Im Endspurt des Superwahljahrs erfuhren die lange in der Bundespolitik als irrelevant geltenden Sozialdemokraten zuletzt derartigen Zuspruch in Umfragen, dass sie nunmehr in Talkshows befragt werden und ihrerseits darüber Auskunft geben, mit wem sie unter welchen Voraussetzungen zu koalieren bevorzugen. So gab der Generalsekretär der SPD Lars Klingbeil in der ntv-Sendung "Frühstart" staatsmännisch seine makropolitischen Präferenzen als unumstößliche Prinzipien kund sowie sogleich auch Kritik an all jenen, die diese nicht hinreichend mittragen.

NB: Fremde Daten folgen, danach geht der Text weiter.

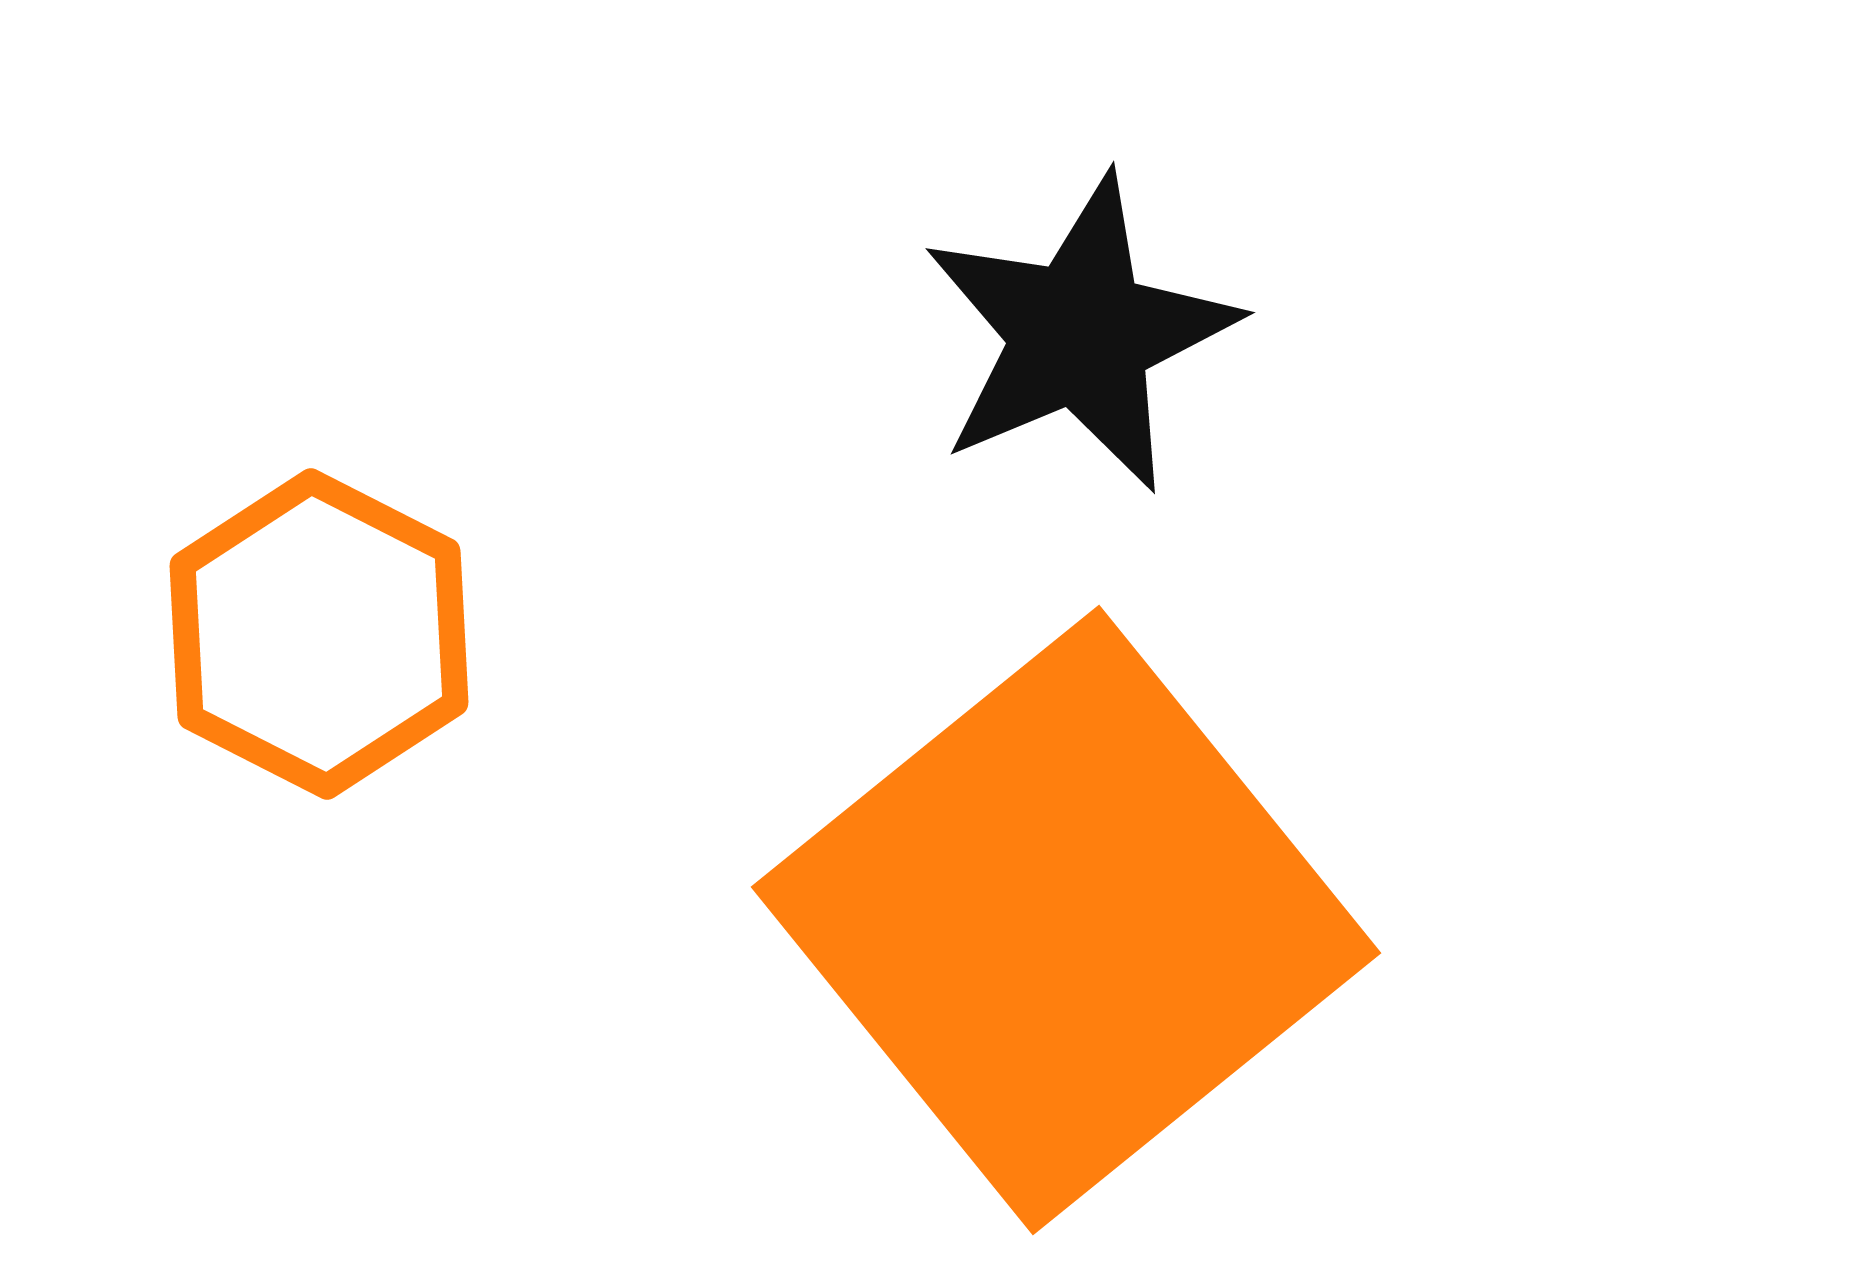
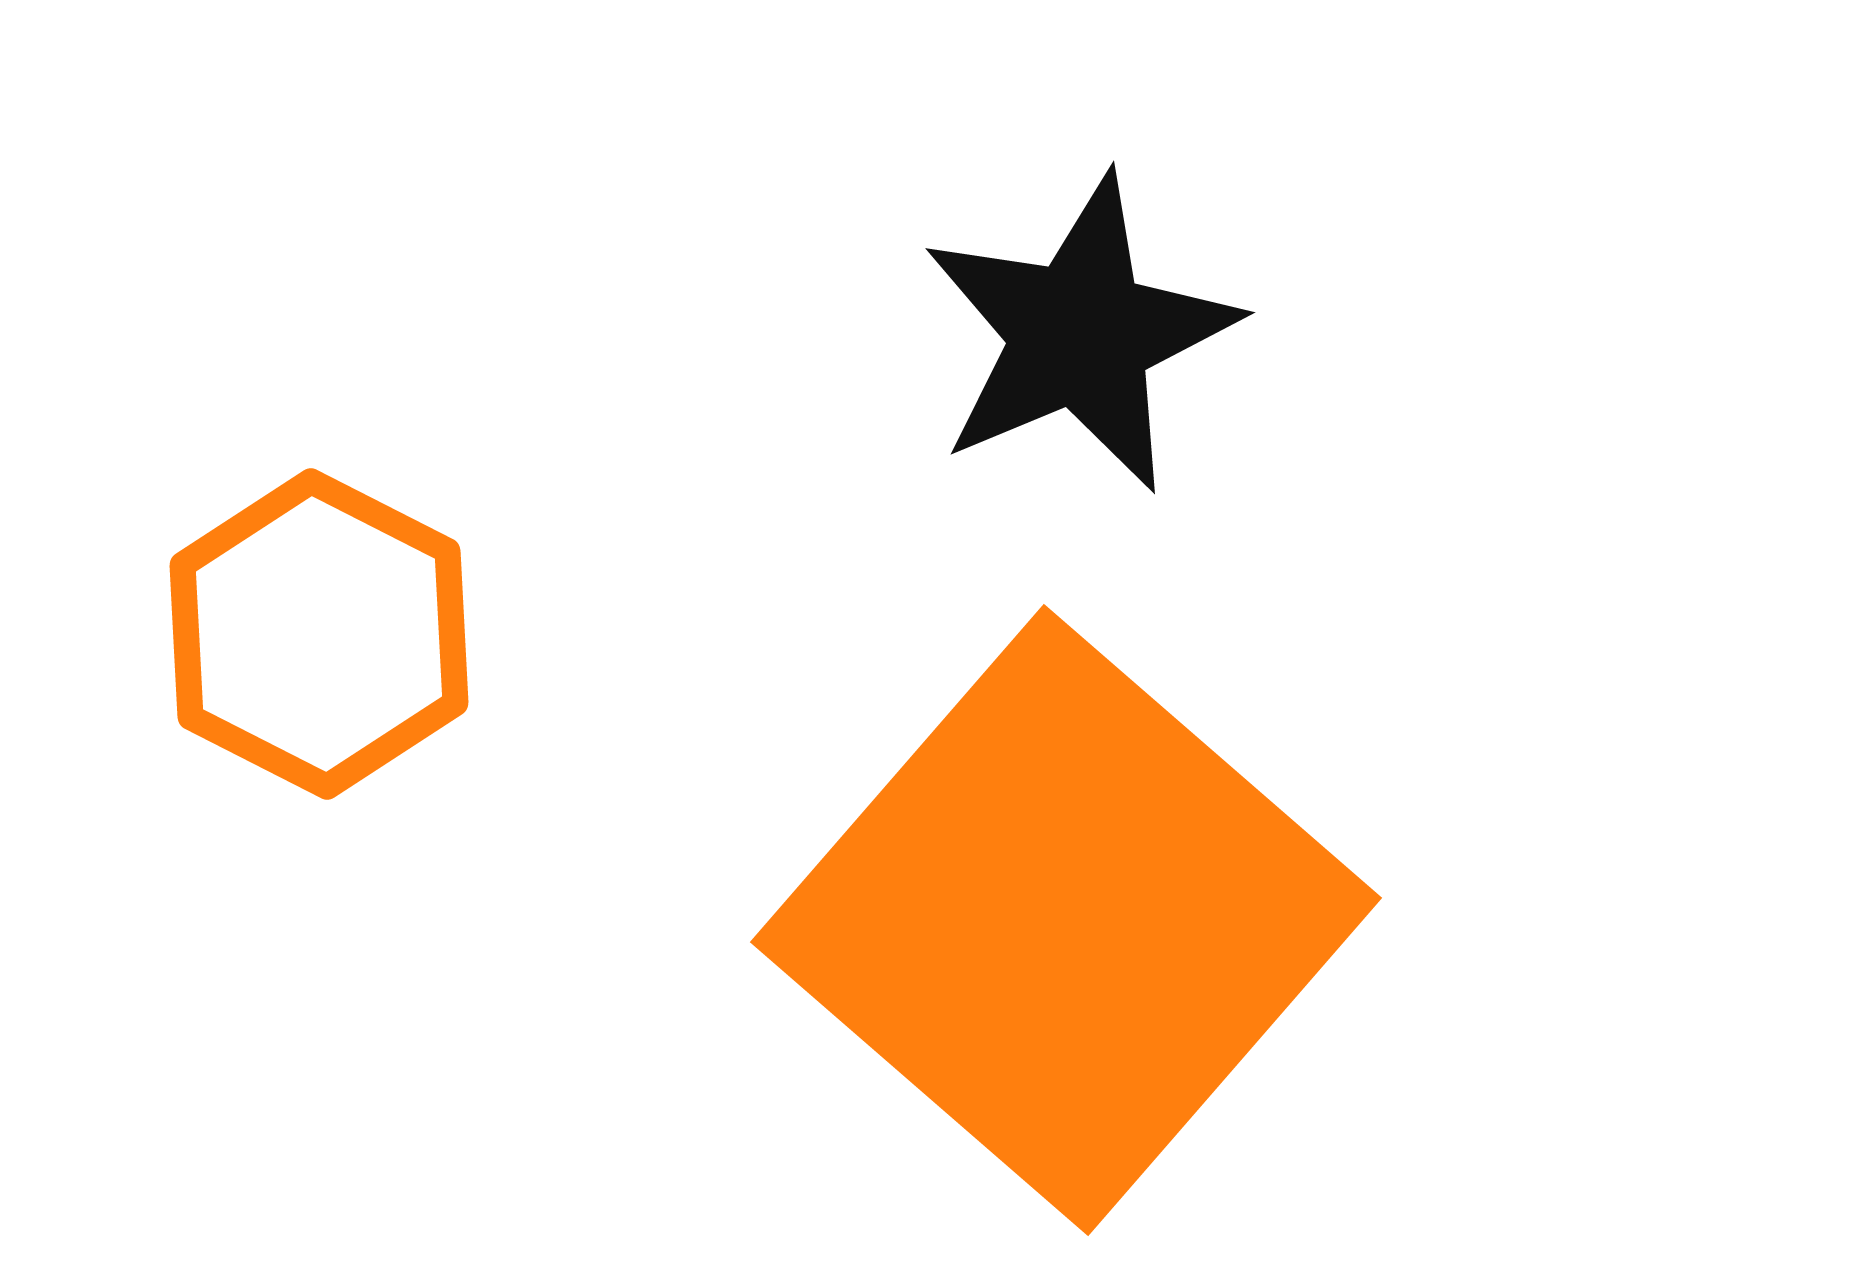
orange square: rotated 10 degrees counterclockwise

Die tendenziöse Frage vom Moderator des Bertelsmann-Senders adressierte denn sogleich das Gelöbnis vom SPD-Kanzlerkandidaten Olaf Scholz zur NATO und der transatlantischen Verbundenheit, während dieser gleichzeitig eine Koalition mit der Linken aber noch nicht ausgeschlossen hatte: "Mal ernsthaft, bei der Linken können Sie darauf natürlich noch lange warten". Darauf antwortete Klingbeil, dass es zunächst um Prinzipien gehe:
"Wir kämpfen für unsere Inhalte und Prinzipien. Und dazu gehören ein klares Bekenntnis zu den transatlantischen Beziehungen, ein klares Bekenntnis zur Europäischen Union. Und dann werden wir nach dem 26. September genau gucken, mit wem ist das möglich, mit wem können wir diese Ziele umsetzen."
Gezielt ging er damit auf Distanz zu den derzeit vielgescholtenen Linken und wiederholte die Kritik, welche auch andere Abgeordnete zuvor geäußert hatten und ging deutlich auf Distanz zu deren antimilitaristische Linie, die bereits früher aller NATO-Befürwortern ein Dorn im Auge war. Der Linkspartei war von verschiedenen Seiten aufgrund ihrer nichtmilitärischen Einstellungen und der Kritik an der NATO mangelnde Regierungsfähigkeit unterstellt worden, auch von Grünen-Politikern wie Robert Habeck. Nicht nur der ntv-Moderator, auch in öffentlich-rechtlichen Nachrichtensendungen wurde die NATO-kritische Position von Linken als Ausschlusskriterium für jegliche Regierungsfähigkeit dargestellt.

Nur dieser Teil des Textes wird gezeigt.